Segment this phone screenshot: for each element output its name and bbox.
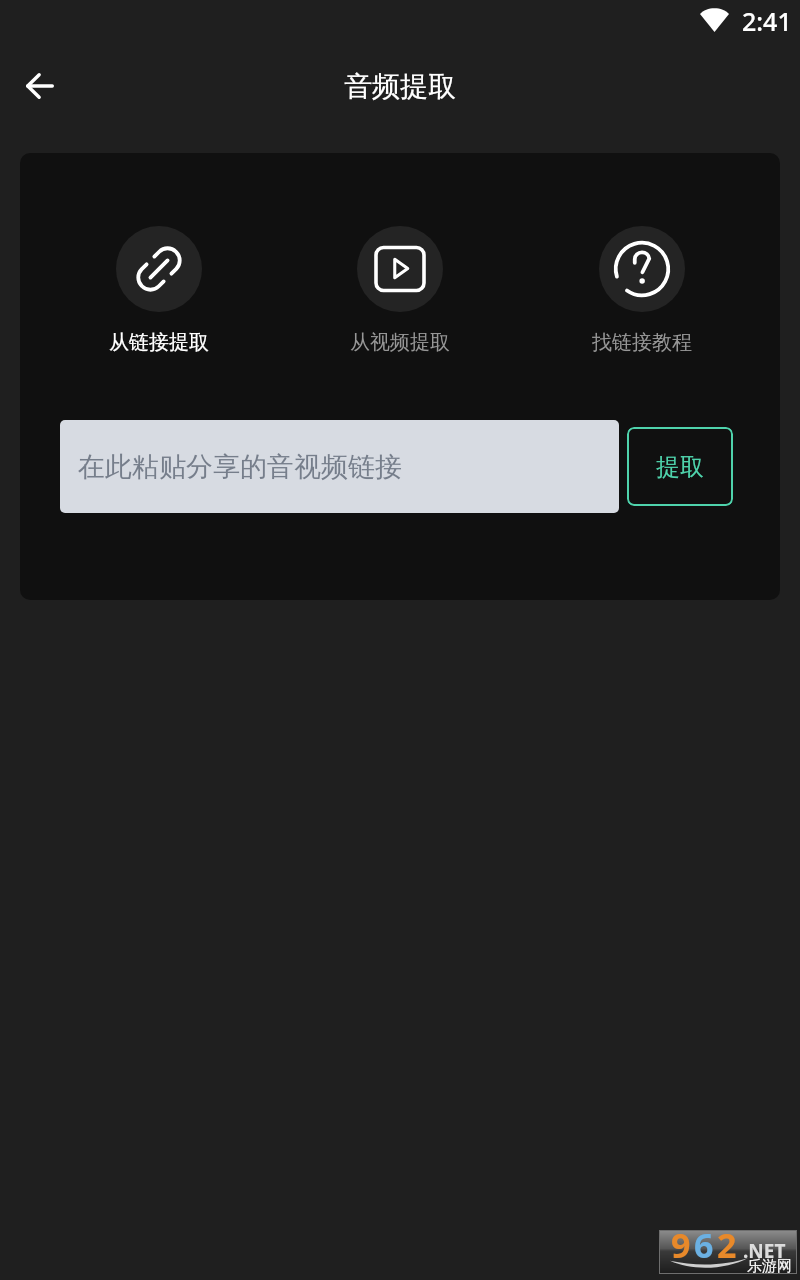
staticText: 2:41 [742, 4, 792, 38]
staticText: 9 [671, 1222, 694, 1266]
staticText: 从链接提取 [109, 330, 209, 355]
button[interactable]: 从链接提取 [96, 226, 222, 355]
staticText: 2 [717, 1222, 740, 1266]
staticText: .NET [743, 1238, 786, 1264]
button[interactable]: 从视频提取 [337, 226, 463, 355]
button[interactable]: Back [8, 54, 72, 118]
staticText: 6 [694, 1222, 717, 1266]
button[interactable]: 找链接教程 [579, 226, 705, 355]
staticText: 在此粘贴分享的音视频链接 [78, 450, 402, 484]
staticText: 乐游网 [747, 1257, 792, 1276]
staticText: 提取 [656, 452, 704, 482]
staticText: 找链接教程 [592, 330, 692, 355]
staticText: 从视频提取 [350, 330, 450, 355]
button[interactable]: 在此粘贴分享的音视频链接 [60, 420, 619, 513]
staticText: 音频提取 [344, 69, 456, 104]
button[interactable]: 提取 [627, 427, 733, 506]
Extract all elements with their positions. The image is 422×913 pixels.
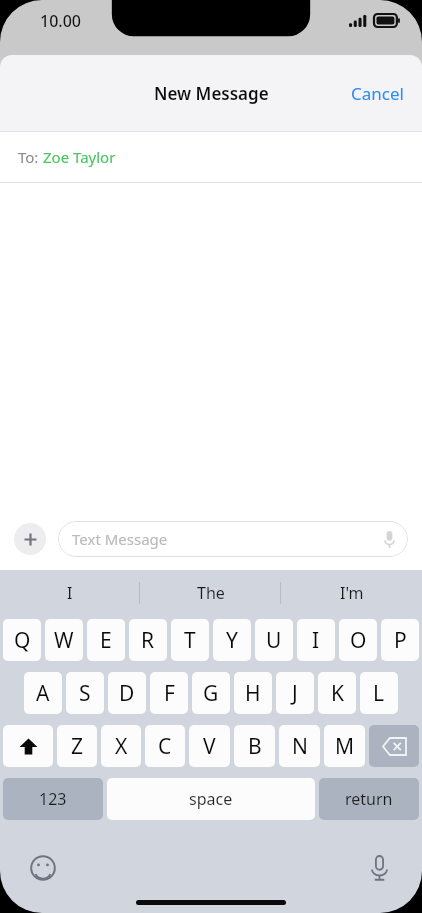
staticText: space — [189, 788, 233, 810]
staticText: Text Message — [72, 529, 168, 549]
button[interactable]: K — [318, 672, 356, 714]
staticText: I'm — [340, 582, 364, 604]
staticText: M — [335, 732, 355, 761]
button[interactable]: space — [107, 778, 315, 820]
staticText: I — [67, 582, 73, 604]
button[interactable]: L — [360, 672, 398, 714]
staticText: T — [184, 626, 196, 655]
staticText: New Message — [154, 82, 269, 105]
staticText: J — [292, 679, 298, 708]
staticText: Cancel — [351, 82, 404, 105]
button[interactable]: I — [0, 570, 140, 616]
staticText: V — [203, 732, 216, 761]
staticText: N — [292, 732, 308, 761]
button[interactable]: Text Message — [58, 521, 408, 557]
staticText: A — [36, 679, 50, 708]
staticText: F — [164, 679, 175, 708]
button[interactable]: S — [66, 672, 104, 714]
button[interactable]: Backspace — [369, 725, 419, 767]
staticText: R — [141, 626, 155, 655]
button[interactable]: Y — [213, 619, 251, 661]
button[interactable]: To: — [0, 132, 422, 182]
button[interactable]: I'm — [281, 570, 422, 616]
staticText: I — [312, 626, 320, 655]
staticText: O — [350, 626, 367, 655]
button[interactable]: M — [324, 725, 365, 767]
staticText: H — [245, 679, 261, 708]
staticText: B — [248, 732, 262, 761]
button[interactable]: I — [297, 619, 335, 661]
button[interactable]: W — [45, 619, 83, 661]
staticText: D — [119, 679, 135, 708]
staticText: S — [79, 679, 91, 708]
staticText: Z — [71, 732, 84, 761]
staticText: Y — [226, 626, 238, 655]
button[interactable]: N — [279, 725, 320, 767]
staticText: Zoe Taylor — [43, 147, 116, 167]
button[interactable]: 123 — [3, 778, 103, 820]
button[interactable]: The — [140, 570, 281, 616]
staticText: E — [100, 626, 112, 655]
button[interactable]: T — [171, 619, 209, 661]
staticText: 123 — [39, 788, 67, 810]
button[interactable]: G — [192, 672, 230, 714]
staticText: G — [203, 679, 219, 708]
button[interactable]: D — [108, 672, 146, 714]
button[interactable]: H — [234, 672, 272, 714]
button[interactable]: J — [276, 672, 314, 714]
staticText: return — [345, 788, 393, 810]
staticText: 10.00 — [40, 10, 81, 32]
button[interactable]: A — [24, 672, 62, 714]
button[interactable]: Dictation — [360, 849, 398, 887]
button[interactable]: F — [150, 672, 188, 714]
staticText: Q — [14, 626, 31, 655]
staticText: To: — [18, 147, 43, 167]
button[interactable]: Emoji — [24, 849, 62, 887]
staticText: X — [115, 732, 128, 761]
staticText: The — [197, 582, 225, 604]
staticText: L — [373, 679, 385, 708]
button[interactable]: U — [255, 619, 293, 661]
button[interactable]: R — [129, 619, 167, 661]
staticText: W — [54, 626, 74, 655]
button[interactable]: Cancel — [333, 70, 422, 117]
staticText: P — [394, 626, 407, 655]
staticText: C — [158, 732, 172, 761]
button[interactable]: X — [101, 725, 141, 767]
staticText: K — [331, 679, 344, 708]
button[interactable]: E — [87, 619, 125, 661]
button[interactable]: return — [319, 778, 419, 820]
button[interactable]: Shift — [3, 725, 53, 767]
button[interactable]: C — [145, 725, 185, 767]
button[interactable]: Add attachment — [14, 523, 46, 555]
button[interactable]: P — [381, 619, 419, 661]
button[interactable]: Q — [3, 619, 41, 661]
button[interactable]: Z — [57, 725, 97, 767]
button[interactable]: B — [234, 725, 275, 767]
staticText: U — [266, 626, 282, 655]
button[interactable]: V — [189, 725, 230, 767]
button[interactable]: O — [339, 619, 377, 661]
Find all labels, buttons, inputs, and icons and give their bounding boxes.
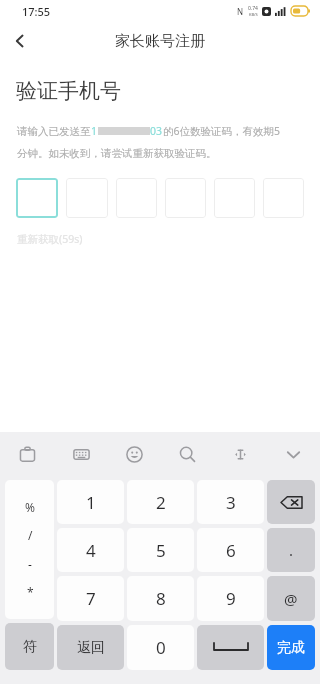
= = = = = = =
* **Instructions to follow**
Check each line of the data above for the word "找链接教程" and copy the ones where it is found.

* **Written response**
button[interactable]: 找链接教程 [579, 226, 705, 355]
staticText: 找链接教程 [592, 330, 692, 355]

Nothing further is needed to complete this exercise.